-- Problem details --
Within the records below, find each line that holds the string "Copic", then copy it.

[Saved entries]
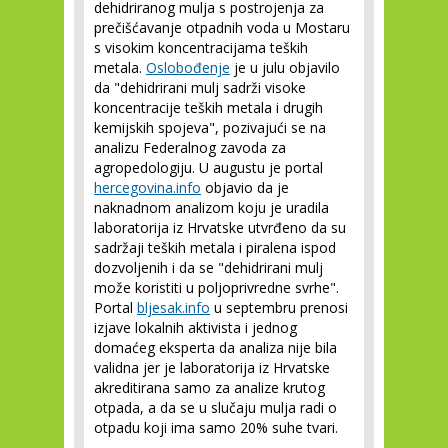
dehidriranog mulja s postrojenja za
prečišćavanje otpadnih voda u Mostaru
s visokim koncentracijama teških
metala.
Oslobođenje
je u julu objavilo
da "dehidrirani mulj sadrži visoke
koncentracije teških metala i drugih
kemijskih spojeva", pozivajući se na
analizu Federalnog zavoda za
agropedologiju. U augustu je portal
hercegovina.info
objavio da je
naknadnom analizom koju je uradila
laboratorija iz Hrvatske utvrđeno da su
sadržaji teških metala i piralena ispod
dozvoljenih i da se "dehidrirani mulj
može koristiti u poljoprivredne svrhe".
Portal
bljesak.info
u septembru prenosi
izjave lokalnih aktivista i jednog
domaćeg eksperta da analiza nije bila
validna jer je laboratorija iz Hrvatske
akreditirana samo za analize krutog
otpada, a da se u slučaju mulja radi o
otpadu koji ima samo 20% suhe tvari.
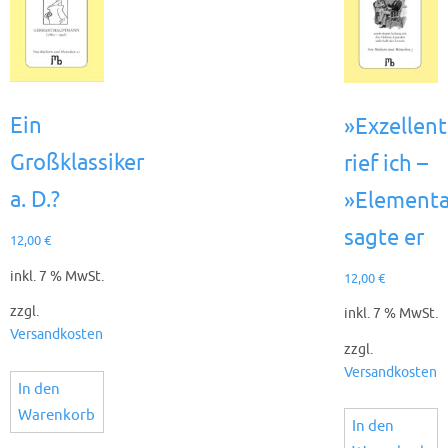
Ein
»Exzellent
Großklassiker
rief ich –
a. D.?
»Elementa
sagte er
12,00
€
inkl. 7 % MwSt.
12,00
€
zzgl.
inkl. 7 % MwSt.
Versandkosten
zzgl.
Versandkosten
In den
Warenkorb
In den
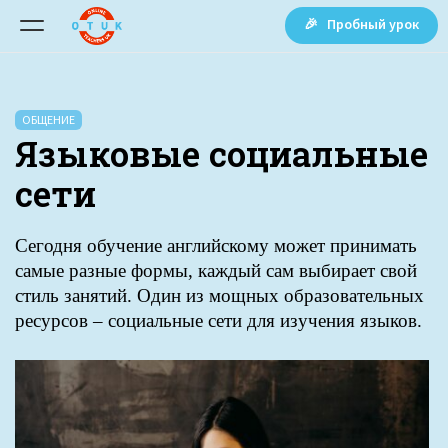
🎉 Пробный урок
ОБЩЕНИЕ
Языковые социальные
сети
Сегодня обучение английскому может принимать
самые разные формы, каждый сам выбирает свой
стиль занятий. Один из мощных образовательных
ресурсов – социальные сети для изучения языков.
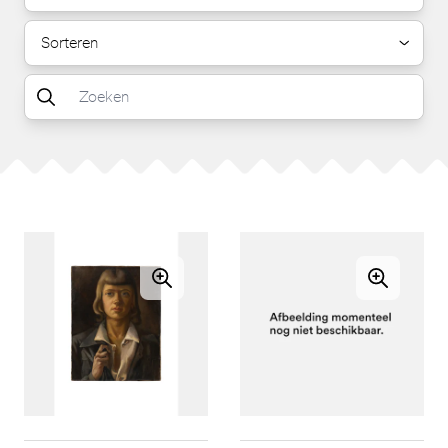
Sorteren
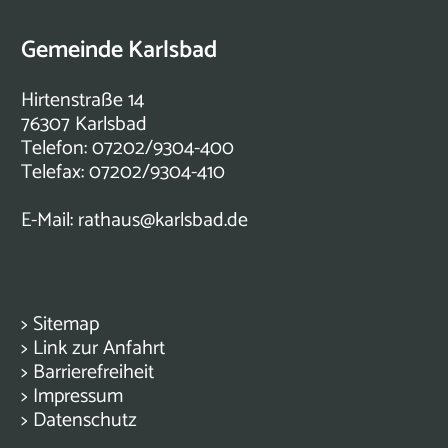
Gemeinde Karlsbad
Hirtenstraße 14
76307 Karlsbad
Telefon: 07202/9304-400
Telefax: 07202/9304-410
E-Mail:
rathaus@karlsbad.de
>
Sitemap
>
Link zur Anfahrt
>
Barrierefreiheit
>
Impressum
>
Datenschutz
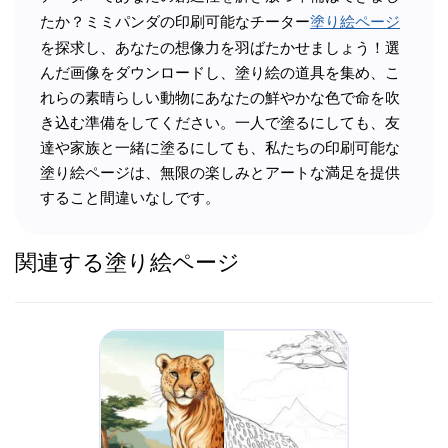
たか？ミミパンダの印刷可能なチーター
塗り絵ページ
を探求し、あなたの想像力を羽ばたかせましょう！選
んだ画像をダウンロードし、塗り絵の道具を集め、こ
れらの素晴らしい動物にあなたの鮮やかな色で命を吹
き込む準備をしてください。一人で塗るにしても、友
達や家族と一緒に塗るにしても、私たちの印刷可能な
塗り絵ページは、無限の楽しみとアートな満足を提供
すること間違いなしです。
関連する塗り絵ページ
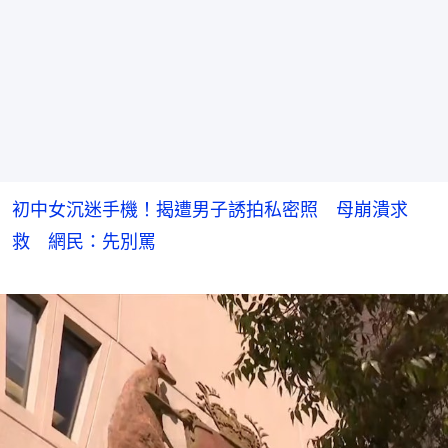
初中女沉迷手機！揭遭男子誘拍私密照 母崩潰求
救 網民：先別罵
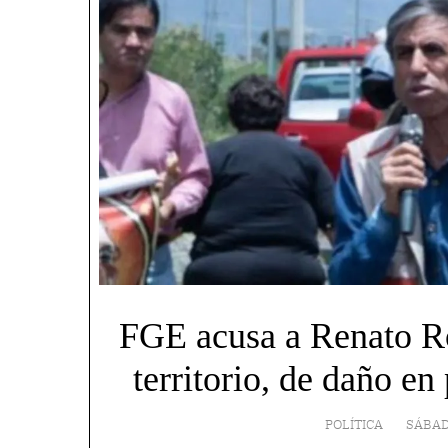
FGE acusa a Renato Ro
territorio, de daño e
POLÍTICA
SÁBAD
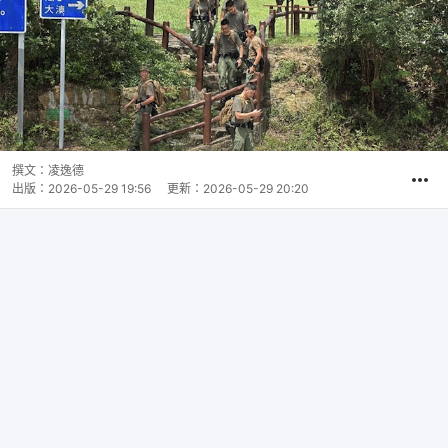
撰文：
凌逸德
出版：
2026-05-29 19:56
更新：
2026-05-29 20:20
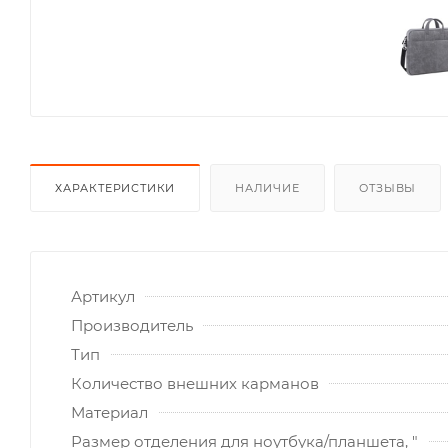
ХАРАКТЕРИСТИКИ
НАЛИЧИЕ
ОТЗЫВЫ
Артикул
Производитель
Тип
Количество внешних карманов
Материал
Размер отделения для ноутбука/планшета, "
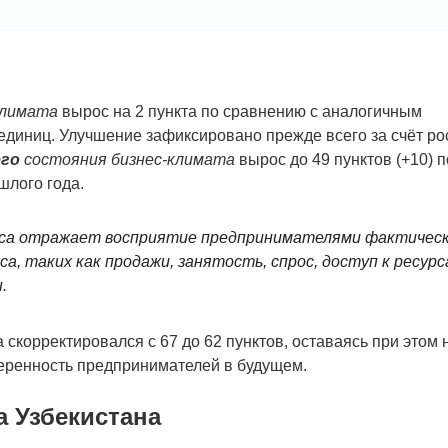
климата
вырос на 2 пункта по сравнению с аналогичным
 единиц. Улучшение зафиксировано прежде всего за счёт ро
го
состояния бизнес-климата
вырос до 49 пунктов (+10) п
шлого года.
еса отражает восприятие предпринимателями фактичес
са, таких как продажи, занятость, спрос, доступ к ресурс
.
 скорректировался с 67 до 62 пунктов, оставаясь при этом 
веренность предпринимателей в будущем.
а Узбекистана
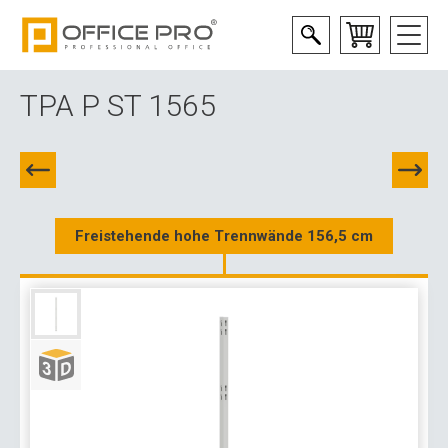
TPA P ST 1565
Freistehende hohe Trennwände 156,5 cm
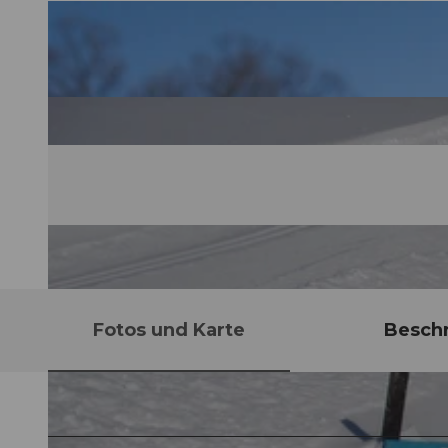
Fotos und Karte
Besch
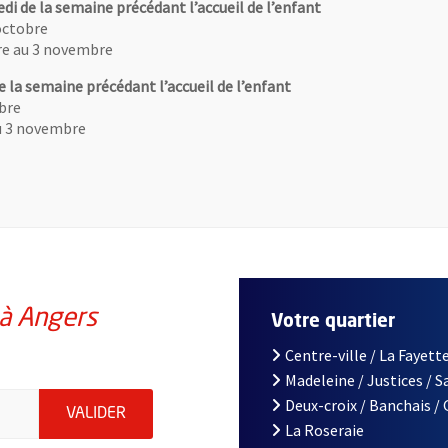
edi de la semaine précédant l’accueil de l’enfant
 octobre
bre au 3 novembre
e la semaine précédant l’accueil de l’enfant
obre
au 3 novembre
 à Angers
Votre quartier
Centre-ville / La Fayette
Madeleine / Justices / 
à Angers, indiquez votre email (champ obligatoire)
Deux-croix / Banchais /
ENVOYER MA DEMANDE D'INSCRIPTION À LA L
VALIDER
La Roseraie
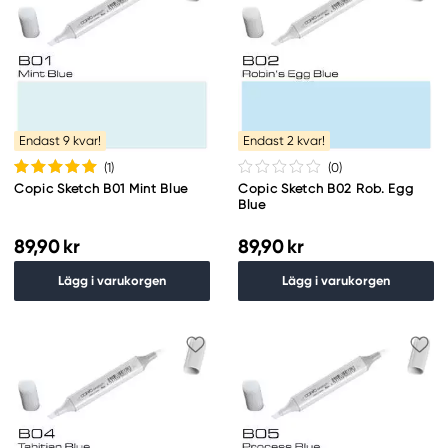
Endast 9 kvar!
Endast 2 kvar!
(1
)
(0
)
Copic Sketch B01 Mint Blue
Copic Sketch B02 Rob. Egg
Blue
89,90 kr
89,90 kr
Lägg i varukorgen
Lägg i varukorgen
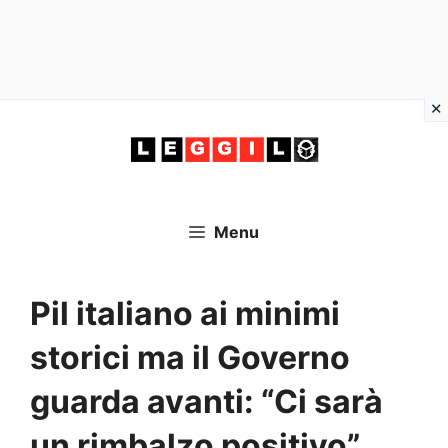
Vai
al
contenuto
Menu
Pil italiano ai minimi
storici ma il Governo
guarda avanti: “Ci sarà
un rimbalzo positivo”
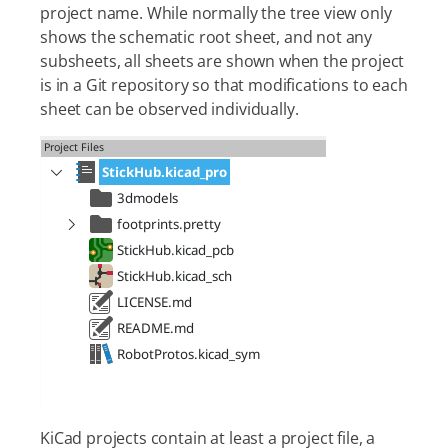
project name. While normally the tree view only
shows the schematic root sheet, and not any
subsheets, all sheets are shown when the project
is in a Git repository so that modifications to each
sheet can be observed individually.
KiCad projects contain at least a project file, a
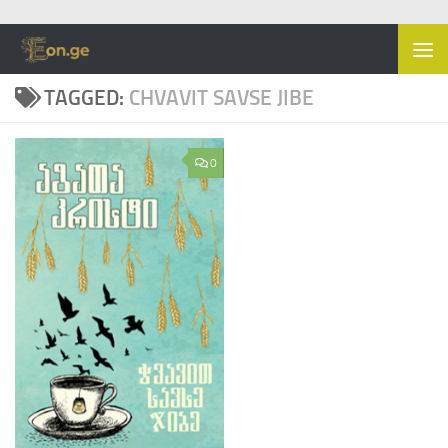
Skip to content
TAGGED:
CHVAVIT SAVSE JIBE
0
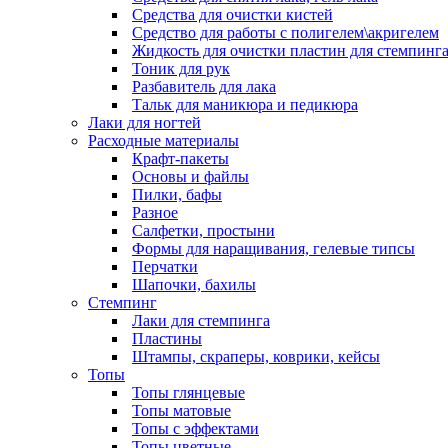
Средства для очистки кистей
Средство для работы с полигелем\акригелем
Жидкость для очистки пластин для стемпинг
Тоник для рук
Разбавитель для лака
Тальк для маникюра и педикюра
Лаки для ногтей
Расходные материалы
Крафт-пакеты
Основы и файлы
Пилки, бафы
Разное
Салфетки, простыни
Формы для наращивания, гелевые типсы
Перчатки
Шапочки, бахилы
Стемпинг
Лаки для стемпинга
Пластины
Штампы, скраперы, коврики, кейсы
Топы
Топы глянцевые
Топы матовые
Топы с эффектами
Топы цветные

-- Response to this exercise --
Copic Sketch B01 Mint Blue
Copic Sketch B02 Rob. Egg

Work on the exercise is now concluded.